Refuting the claims that any person from anywhere could file petitions with the Tribunals from the comforts of his home of office, prominent lawyers who frequent the tribunals opined that the filing of petitions was not an issue but the real question is with respect to speedy trial of the cases.

E-fling facility at the green tribunals was launched last week wherein it was said that any person from any part of the country could file a petition at the NGT or the regional tribunals. Through this facility, there was no need for the counsel to be present in person for filing the case but he could do through e-file.

Talking to, environmentalist and advocate Harish Vasudevan said that e-filing facility launched was only for some name sake. “The real issue is not with filing but with trials. No trial is happening now in the Tribunals but only disposals are happening. Tribunals are meant for trial and not for disposal,” he said.

Noting that the Tribunal has lost its sheen, he alleged that the green Tribunal was not functional now. “They just take one or two cases and just dispose them off. No argument is happening in the Tribunals. The petitioners are not even heard. No detailed argument is happening and the cases are disposed without going into the merits of the matter,” he said.

With respect to the ease in filing through e- facility, Harish Vasudevan said that a petition could even be sent through post office. “So what is the hype in launching e-filing facility?” he asked.

Charging that the authorities want to destroy the tribunal, he alleged that no one was interested in looking into the merits of the case. “They are not at all meeting the purpose of the Tribunals for which it was established,” he said.

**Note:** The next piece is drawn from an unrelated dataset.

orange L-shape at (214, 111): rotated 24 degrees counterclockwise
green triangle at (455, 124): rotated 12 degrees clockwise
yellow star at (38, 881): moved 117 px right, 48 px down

Moreover, he argued that the Tribunals should have been made more authoritative and should have taken the cases in its true merit. “E-filing is not going to change anything. Environment cases are to be heard within a short time of 30 days. But there are cases now pending in the Tribunals that are about 30 months old. So what do the Tribunals now stand for?” he asked.

Adding to the lack of spirit, leading advocate in Environment laws, P B Sahasranaman agreed that lots of cases of utmost importance were now pending with the Tribunal. Stating that environment issues had to be dealt in a time bound manner, he said “for instance, a case related to mining or pollution cannot be delayed, Once delayed, the damage might have been already done. After damages done, the purpose of the case is not going to be served,” he said.

On e-filing facility, he said that the authorities should have to come out with more clarity with respect to documentation and other matters.

Stating that filing was not an issue, he said it was the expertise with which the cases are handled. “ E-filing is not going to have any impact. There is much lack of judicial members in taking up the cases. So what is the use of filing more cases if no cases are heard within the time limit,” he said.

Another point that he raised was with respect to arguments in a court room that was the real spirit in cases. “We have a judicial system where we communicate in court rooms. There is a system where the cases are argued in courts. Many things happen during oral arguments,” he said.

When asked if e-filing would serve any purpose, Sahasranaman said that e-filing and video conferencing was not going to be a solution to the various cases.  E-filing may only reduce the job of a clerk but will not serve the purpose unless the cases are handled in its true spirit. “If tribunals are not properly working, then what is the use filing cases. Not proper consideration of argument and lack of time is what haunts the Tribunals,” he said.